* [Your assignment] Repeat each entry exactly; omit all pictures.

* [Material provided]
+ + + + + + +
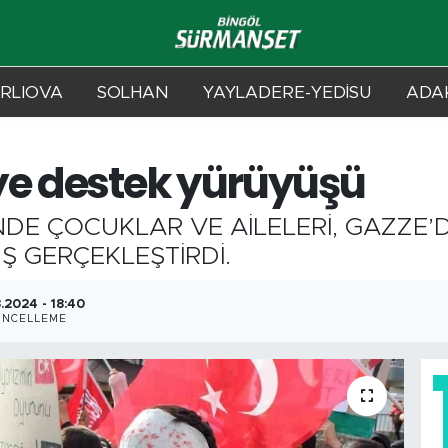
RLIOVA
SOLHAN
YAYLADERE-YEDİSU
ADAK
ye destek yürüyüşü
NDE ÇOCUKLAR VE AİLELERİ, GAZZE’D
 GERÇEKLEŞTİRDİ.
.2024 - 18:40
ÜNCELLEME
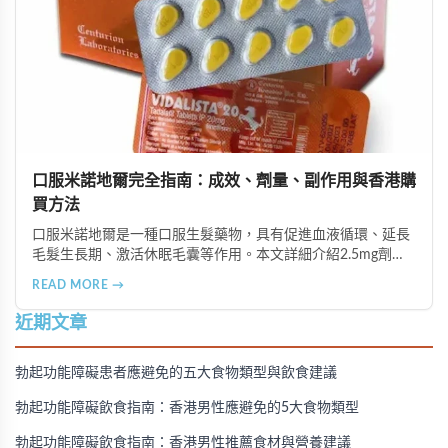
口服米諾地爾完全指南：成效、劑量、副作用與香港購
買方法
口服米諾地爾是一種口服生髮藥物，具有促進血液循環、延長
毛髮生長期、激活休眠毛囊等作用。本文詳細介紹2.5mg劑量
的使用成效、劑量建議、可能的副作用（如多毛症狀、心跳加
READ MORE →
速等），以及在香港透過醫師處方、註冊藥房、萬寧等管道的
購買方法，並提供真實用戶經驗分享。
近期文章
勃起功能障礙患者應避免的五大食物類型與飲食建議
勃起功能障礙飲食指南：香港男性應避免的5大食物類型
勃起功能障礙飲食指南：香港男性推薦食材與營養建議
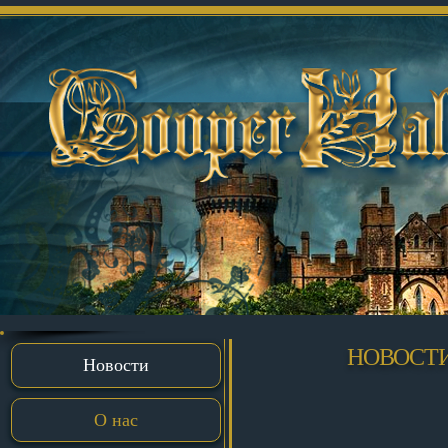
НОВОСТИ
Новости
О нас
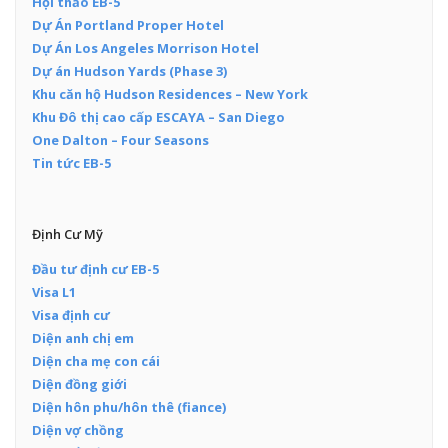
Hội thảo EB-5
Dự Án Portland Proper Hotel
Dự Án Los Angeles Morrison Hotel
Dự án Hudson Yards (Phase 3)
Khu căn hộ Hudson Residences – New York
Khu Đô thị cao cấp ESCAYA – San Diego
One Dalton – Four Seasons
Tin tức EB-5
Định Cư Mỹ
Đầu tư định cư EB-5
Visa L1
Visa định cư
Diện anh chị em
Diện cha mẹ con cái
Diện đồng giới
Diện hôn phu/hôn thê (fiance)
Diện vợ chồng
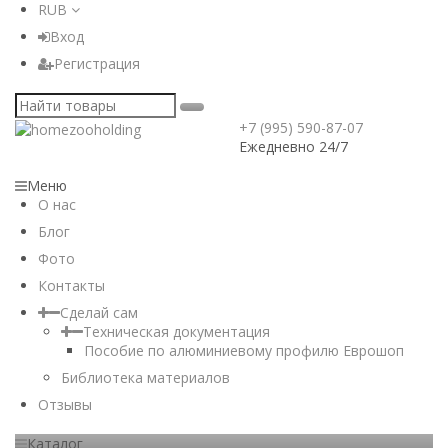
RUB
Вход
Регистрация
+7 (995) 590-87-07
Ежедневно 24/7
Меню
О нас
Блог
Фото
Контакты
Сделай сам
Техническая документация
Пособие по алюминиевому профилю Еврошоп
Библиотека материалов
Отзывы
Каталог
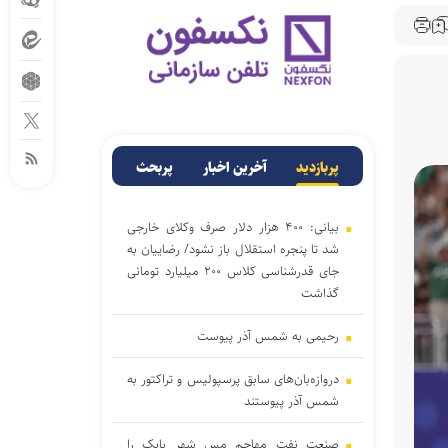
پربازدید
آخرین اخبار
پربحث
بیانی: ۴۰۰ هزار دلار صرف وکلای خارجی
شد تا پنجره استقلال باز نشود/ رضاییان به
جای قدرشناسی کلاس ۲۰۰ میلیارد تومانی
گذاشت
رحیمی به شمس آذر پیوست
دروازه‌بان‌های سابق پرسپولیس و تراکتور به
شمس آذر پیوستند
صنعت نفت مهاجم مس شهر بابک را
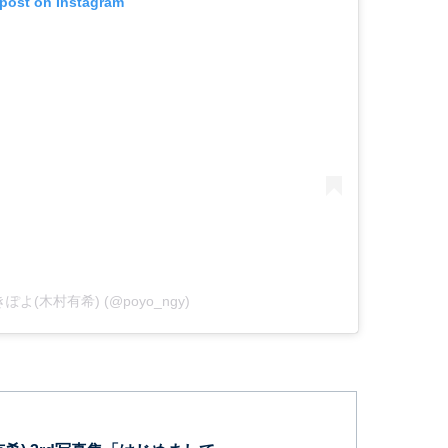
 post on Instagram
 ゆきぽよ(木村有希) (@poyo_ngy)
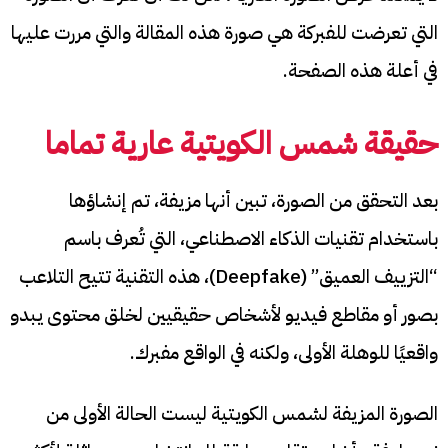
التي تعرضت للفبركة هي صورة هذه المقالة والتي مررت عليها
في أعلة هذه الصفحة.
حقيقة شمس الكويتية عارية تماما
بعد التحقق من الصورة، تبين أنها مزيفة، تم إنشاؤها
باستخدام تقنيات الذكاء الاصطناعي، التي تُعرف باسم
“التزييف العميق” (Deepfake)، هذه التقنية تتيح التلاعب
بصور أو مقاطع فيديو لأشخاص حقيقيين لخلق محتوى يبدو
واقعيًا للوهلة الأولى، ولكنه في الواقع مفبرك.
الصورة المزيفة لشمس الكويتية ليست الحالة الأولى من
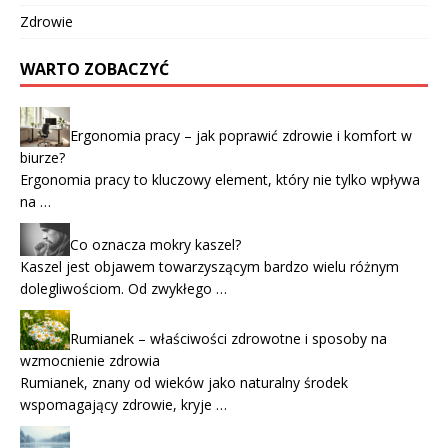
Zdrowie
WARTO ZOBACZYĆ
Ergonomia pracy – jak poprawić zdrowie i komfort w
biurze?
Ergonomia pracy to kluczowy element, który nie tylko wpływa
na …
Co oznacza mokry kaszel?
Kaszel jest objawem towarzyszącym bardzo wielu różnym
dolegliwościom. Od zwykłego …
Rumianek – właściwości zdrowotne i sposoby na
wzmocnienie zdrowia
Rumianek, znany od wieków jako naturalny środek
wspomagający zdrowie, kryje …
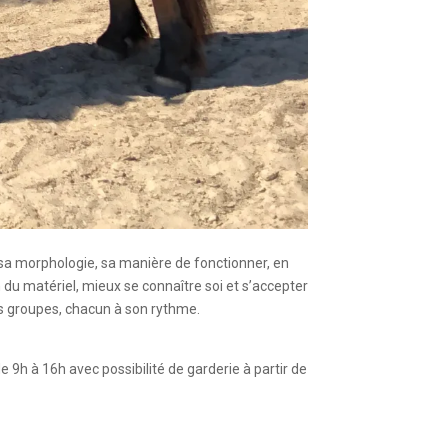
 sa morphologie, sa manière de fonctionner, en
oin du matériel, mieux se connaître soi et s’accepter
its groupes, chacun à son rythme.
e 9h à 16h avec possibilité de garderie à partir de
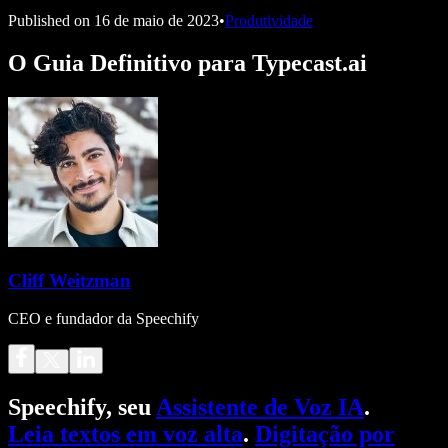
Published on
16 de maio de 2023
•
Produtividade
O Guia Definitivo para Typecast.ai
Cliff Weitzman
CEO e fundador da Speechify
Speechify, seu
Assistente de Voz IA
.
Leia textos em voz alta
.
Digitação por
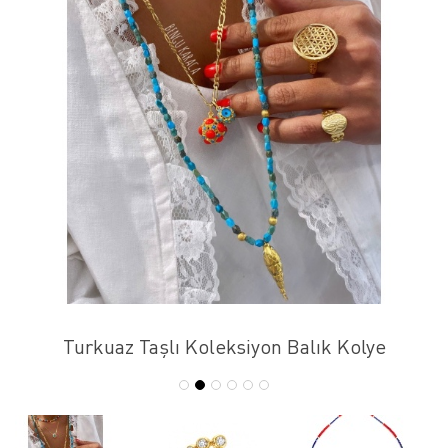
Turkuaz Taşlı Koleksiyon Balık Kolye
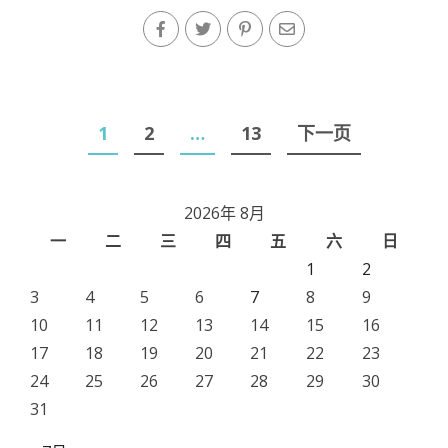
文
1
2
…
13
下一页
章
导
2026年 8月
航
一
二
三
四
五
六
日
1
2
3
4
5
6
7
8
9
10
11
12
13
14
15
16
17
18
19
20
21
22
23
24
25
26
27
28
29
30
31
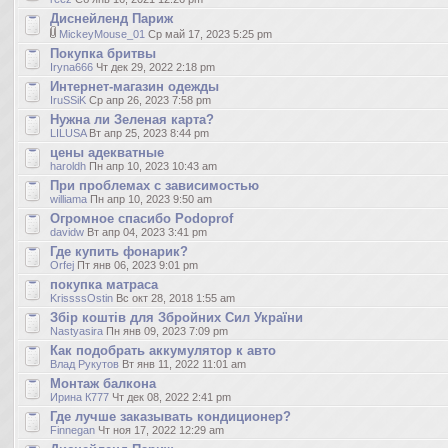
Диснейленд Париж
MickeyMouse_01
Ср май 17, 2023 5:25 pm
Покупка бритвы
Iryna666
Чт дек 29, 2022 2:18 pm
Интернет-магазин одежды
IruSSiK
Ср апр 26, 2023 7:58 pm
Нужна ли Зеленая карта?
LILUSA
Вт апр 25, 2023 8:44 pm
цены адекватные
haroldh
Пн апр 10, 2023 10:43 am
При проблемах с зависимостью
williama
Пн апр 10, 2023 9:50 am
Огромное спасибо Podoprof
davidw
Вт апр 04, 2023 3:41 pm
Где купить фонарик?
Orfej
Пт янв 06, 2023 9:01 pm
покупка матраса
KrissssOstin
Вс окт 28, 2018 1:55 am
Збір коштів для Збройних Сил України
Nastyasira
Пн янв 09, 2023 7:09 pm
Как подобрать аккумулятор к авто
Влад Рукутов
Вт янв 11, 2022 11:01 am
Монтаж балкона
Ирина К777
Чт дек 08, 2022 2:41 pm
Где лучше заказывать кондиционер?
Finnegan
Чт ноя 17, 2022 12:29 am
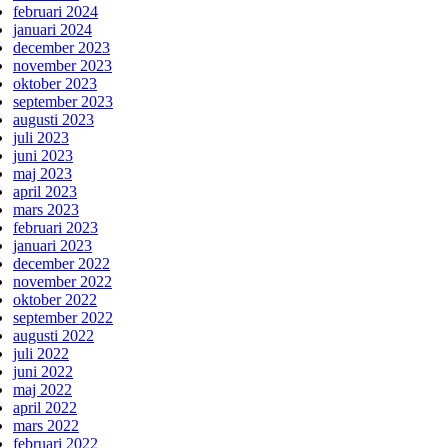
februari 2024
januari 2024
december 2023
november 2023
oktober 2023
september 2023
augusti 2023
juli 2023
juni 2023
maj 2023
april 2023
mars 2023
februari 2023
januari 2023
december 2022
november 2022
oktober 2022
september 2022
augusti 2022
juli 2022
juni 2022
maj 2022
april 2022
mars 2022
februari 2022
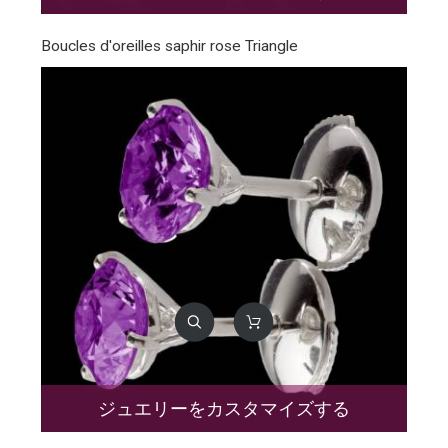
Boucles d'oreilles saphir rose Triangle
ジュエリーをカスタマイズする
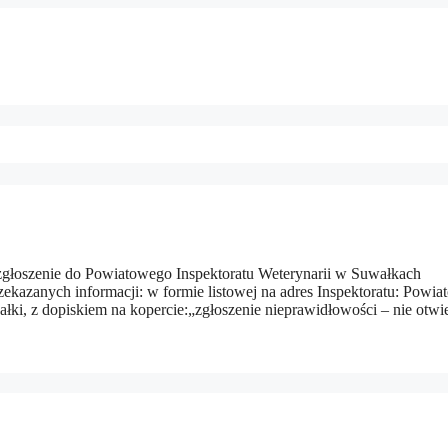
 zgłoszenie do Powiatowego Inspektoratu Weterynarii w Suwałkach
ekazanych informacji: w formie listowej na adres Inspektoratu: Powi
łki, z dopiskiem na kopercie:„zgłoszenie nieprawidłowości – nie otwi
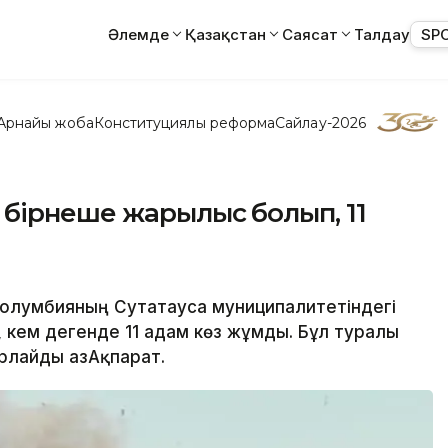
Әлемде
Қазақстан
Саясат
Талдау
SP
Арнайы жоба
Конституциялық реформа
Сайлау-2026
бірнеше жарылыс болып, 11
Колумбияның Сутатауса муниципалитетіндегі
кем дегенде 11 адам көз жұмды. Бұл туралы
рлайды ҚазАқпарат.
+ + + + + + +
* [Solution to this problem]
RLIOVA
SOLHAN
YAYLADERE-YEDİSU
ADAK
ye destek yürüyüşü
NDE ÇOCUKLAR VE AİLELERİ, GAZZE’D
 GERÇEKLEŞTİRDİ.
.2024 - 18:40
ÜNCELLEME
口服米諾地爾完全指南：成效、劑量、副作用與香港購
買方法
口服米諾地爾是一種口服生髮藥物，具有促進血液循環、延長
毛髮生長期、激活休眠毛囊等作用。本文詳細介紹2.5mg劑量
的使用成效、劑量建議、可能的副作用（如多毛症狀、心跳加
READ MORE →
速等），以及在香港透過醫師處方、註冊藥房、萬寧等管道的
購買方法，並提供真實用戶經驗分享。
近期文章
勃起功能障礙患者應避免的五大食物類型與飲食建議
勃起功能障礙飲食指南：香港男性應避免的5大食物類型
勃起功能障礙飲食指南：香港男性推薦食材與營養建議
НОВОСТИ
Новости
О нас
Hội thảo EB-5
Dự Án Portland Proper Hotel
Dự Án Los Angeles Morrison Hotel
Dự án Hudson Yards (Phase 3)
Khu căn hộ Hudson Residences – New York
Khu Đô thị cao cấp ESCAYA – San Diego
One Dalton – Four Seasons
Tin tức EB-5
Định Cư Mỹ
Đầu tư định cư EB-5
Visa L1
Visa định cư
Diện anh chị em
Diện cha mẹ con cái
Diện đồng giới
Diện hôn phu/hôn thê (fiance)
Diện vợ chồng
RUB
Вход
Регистрация
+7 (995) 590-87-07
Ежедневно 24/7
Меню
О нас
Блог
Фото
Контакты
Сделай сам
Техническая документация
Пособие по алюминиевому профилю Еврошоп
Библиотека материалов
Отзывы
Каталог
پربازدید
آخرین اخبار
پربحث
بیانی: ۴۰۰ هزار دلار صرف وکلای خارجی
شد تا پنجره استقلال باز نشود/ رضاییان به
جای قدرشناسی کلاس ۲۰۰ میلیارد تومانی
گذاشت
رحیمی به شمس آذر پیوست
دروازه‌بان‌های سابق پرسپولیس و تراکتور به
شمس آذر پیوستند
صنعت نفت مهاجم مس شهر بابک را
 post on Instagram
 ゆきぽよ(木村有希) (@poyo_ngy)
التي تعرضت للفبركة هي صورة هذه المقالة والتي مررت عليها
في أعلة هذه الصفحة.
حقيقة شمس الكويتية عارية تماما
بعد التحقق من الصورة، تبين أنها مزيفة، تم إنشاؤها
باستخدام تقنيات الذكاء الاصطناعي، التي تُعرف باسم
“التزييف العميق” (Deepfake)، هذه التقنية تتيح التلاعب
بصور أو مقاطع فيديو لأشخاص حقيقيين لخلق محتوى يبدو
واقعيًا للوهلة الأولى، ولكنه في الواقع مفبرك.
الصورة المزيفة لشمس الكويتية ليست الحالة الأولى من
Zdrowie
WARTO ZOBACZYĆ
Ergonomia pracy – jak poprawić zdrowie i komfort w
biurze?
Ergonomia pracy to kluczowy element, który nie tylko wpływa
na …
Co oznacza mokry kaszel?
Kaszel jest objawem towarzyszącym bardzo wielu różnym
dolegliwościom. Od zwykłego …
Rumianek – właściwości zdrowotne i sposoby na
wzmocnienie zdrowia
Rumianek, znany od wieków jako naturalny środek
wspomagający zdrowie, kryje …
 sa morphologie, sa manière de fonctionner, en
oin du matériel, mieux se connaître soi et s’accepter
its groupes, chacun à son rythme.
e 9h à 16h avec possibilité de garderie à partir de
Published on
16 de maio de 2023
•
Produtividade
O Guia Definitivo para Typecast.ai
Cliff Weitzman
CEO e fundador da Speechify
Speechify, seu
Assistente de Voz IA
.
Leia textos em voz alta
.
Digitação por
Turkuaz Taşlı Koleksiyon Balık Kolye
文
1
2
…
13
下一页
章
导
2026年 8月
航
一
二
三
四
五
六
日
1
2
3
4
5
6
7
8
9
10
11
12
13
14
15
16
17
18
19
20
21
22
23
24
25
26
27
28
29
30
31
Диснейленд Париж
MickeyMouse_01
Ср май 17, 2023 5:25 pm
Покупка бритвы
Iryna666
Чт дек 29, 2022 2:18 pm
Интернет-магазин одежды
IruSSiK
Ср апр 26, 2023 7:58 pm
Нужна ли Зеленая карта?
LILUSA
Вт апр 25, 2023 8:44 pm
цены адекватные
haroldh
Пн апр 10, 2023 10:43 am
При проблемах с зависимостью
williama
Пн апр 10, 2023 9:50 am
Огромное спасибо Podoprof
davidw
Вт апр 04, 2023 3:41 pm
Где купить фонарик?
Orfej
Пт янв 06, 2023 9:01 pm
покупка матраса
KrissssOstin
Вс окт 28, 2018 1:55 am
Збір коштів для Збройних Сил України
Nastyasira
Пн янв 09, 2023 7:09 pm
Как подобрать аккумулятор к авто
Влад Рукутов
Вт янв 11, 2022 11:01 am
Монтаж балкона
Ирина К777
Чт дек 08, 2022 2:41 pm
Где лучше заказывать кондиционер?
Finnegan
Чт ноя 17, 2022 12:29 am
februari 2024
januari 2024
december 2023
november 2023
oktober 2023
september 2023
augusti 2023
juli 2023
juni 2023
maj 2023
april 2023
mars 2023
februari 2023
januari 2023
december 2022
november 2022
oktober 2022
september 2022
augusti 2022
juli 2022
juni 2022
maj 2022
april 2022
mars 2022
februari 2022
Boucles d'oreilles saphir rose Triangle
ジュエリーをカスタマイズする
 zgłoszenie do Powiatowego Inspektoratu Weterynarii w Suwałkach
ekazanych informacji: w formie listowej na adres Inspektoratu: Powi
łki, z dopiskiem na kopercie:„zgłoszenie nieprawidłowości – nie otwi
Әлемде
Қазақстан
Саясат
Талдау
SP
Арнайы жоба
Конституциялық реформа
Сайлау-2026
бірнеше жарылыс болып, 11
Колумбияның Сутатауса муниципалитетіндегі
кем дегенде 11 адам көз жұмды. Бұл туралы
рлайды ҚазАқпарат.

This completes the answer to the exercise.